Does plasma IGF-BP3 measurement contribute to the diagnosis of growth hormone deficiency in children?

OBJECTIVE

To audit the contribution of plasma IGF-PB3 measurement to the diagnosis of growth hormone deficiency (GHD) in children.

POPULATION AND METHODS

Retrospective case study including boys and girls aged 0 to 18 years who attended our paediatric endocrinology clinic for short stature and/or post-irradiation follow-up, and had at least one GH provocative testing.

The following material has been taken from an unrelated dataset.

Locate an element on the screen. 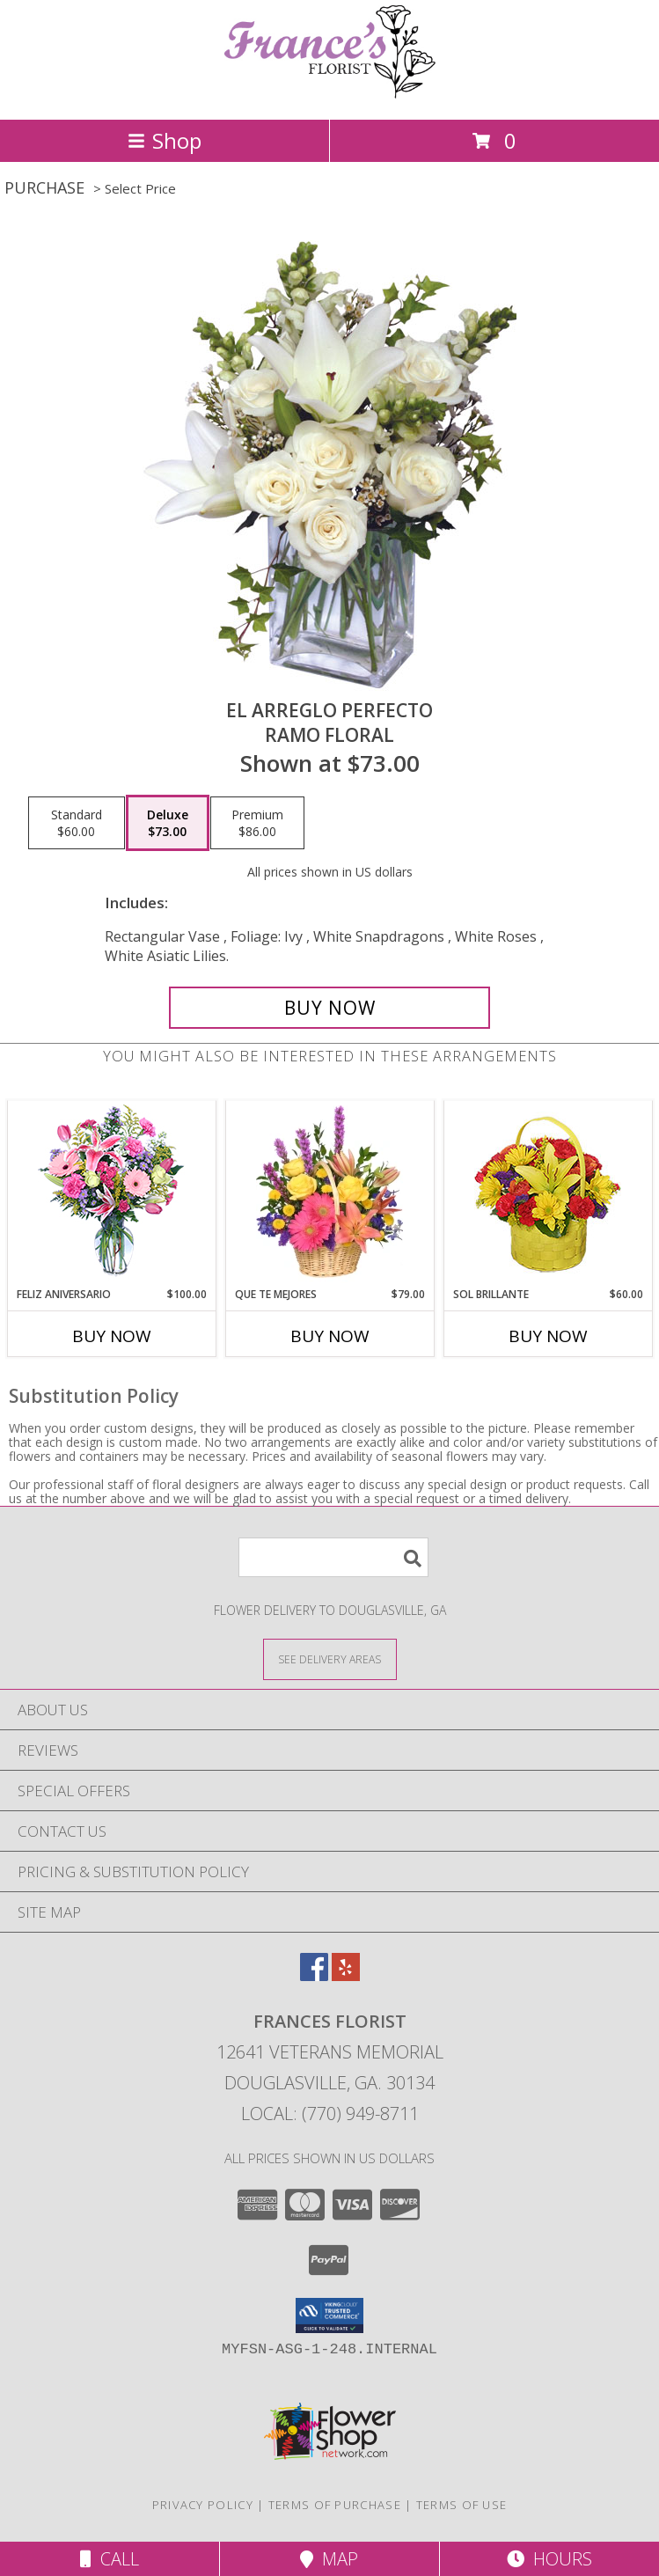 The height and width of the screenshot is (2576, 659). Terms of Use is located at coordinates (462, 2505).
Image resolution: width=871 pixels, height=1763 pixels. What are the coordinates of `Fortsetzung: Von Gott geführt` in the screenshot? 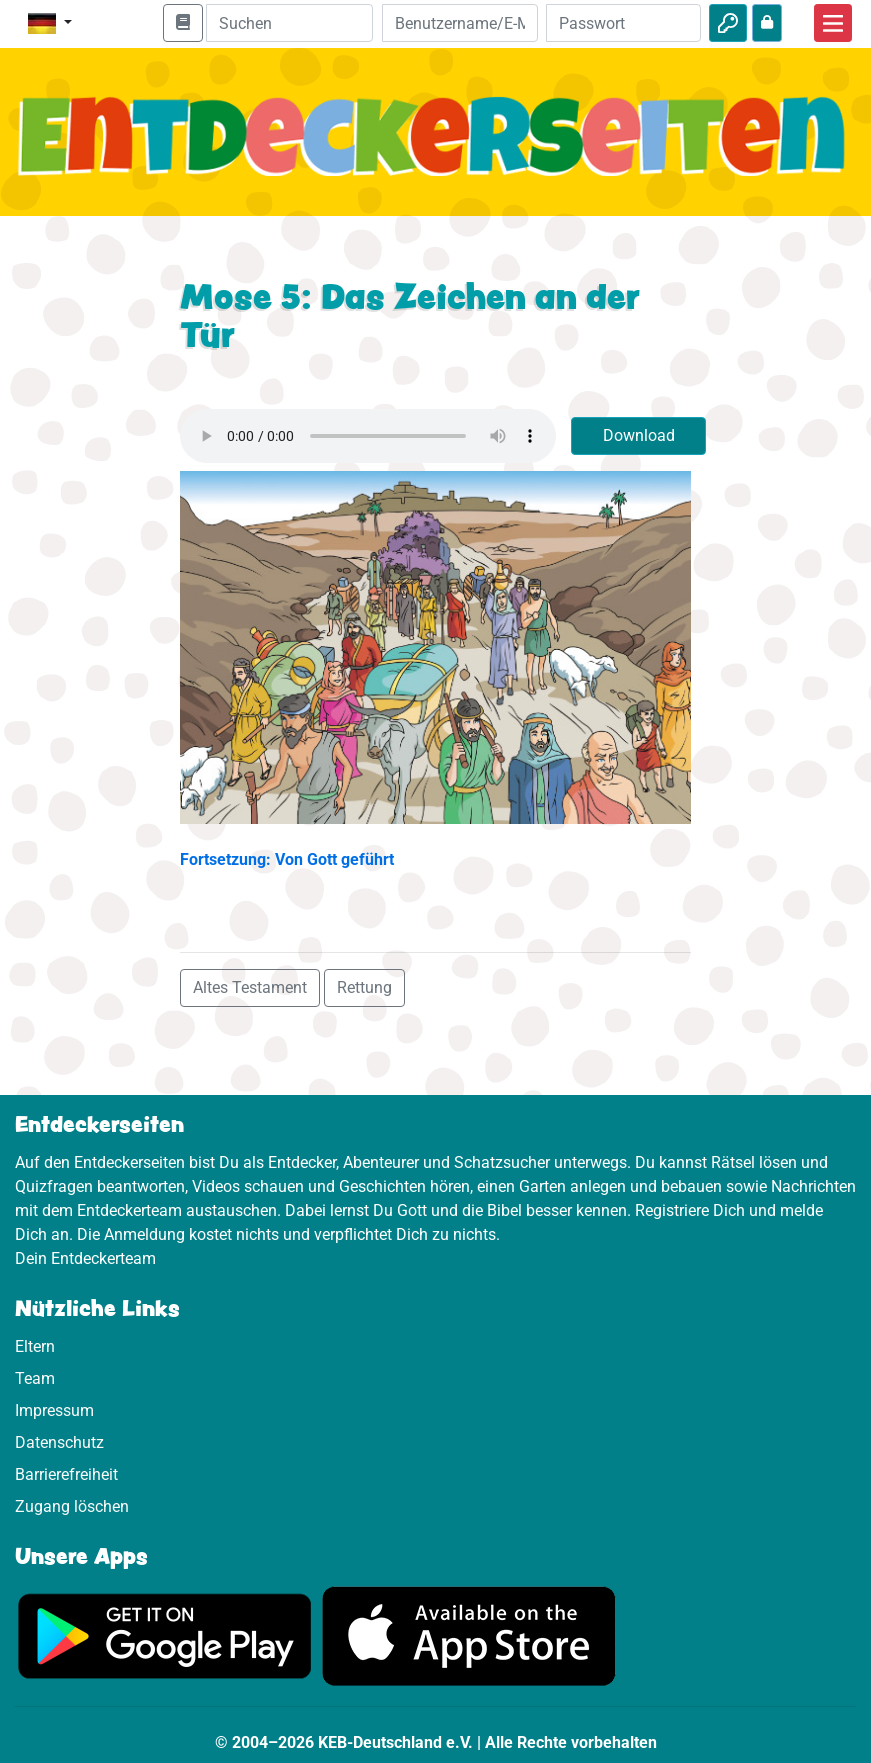 It's located at (287, 859).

Children with hypothyroidism, Laron or Kowarski syndromes, severe malnutrition, chronic renal failure and liver failure were excluded.

RESULTS

Fifty-eight children were enrolled and grouped as GHD [+] (19 cases) and GDH [-] (39 cases). IGF-I and IGF-BP3 assay was carried out in 88% and 62% cases respectively, both groups were comparable for age, sex, BMI, target height, pubertal stage and bone age. There was a significant difference in peak GH between GDH [-] and GHD [+] groups (41.8 mUI/L ± 21.7 versus 11.5 ± 5.9 mUI/L, P<0.00001, respectively). No difference was found between groups with regards to IGF-I Z-scores and IGF-BP3 Z-scores. There was, however, a positive correlation between IGF-I Z-scores and IGF-BP3 Z-scores (r=0.50; P<0.0016). IGF-BP3 measurement could not differentiate between GHD [+] and GHD [-] groups.

CONCLUSIONS

Measurement of plasma IGF-BP3 level contributes poorly to the diagnosis of GHD. We do not recommend it in routine use.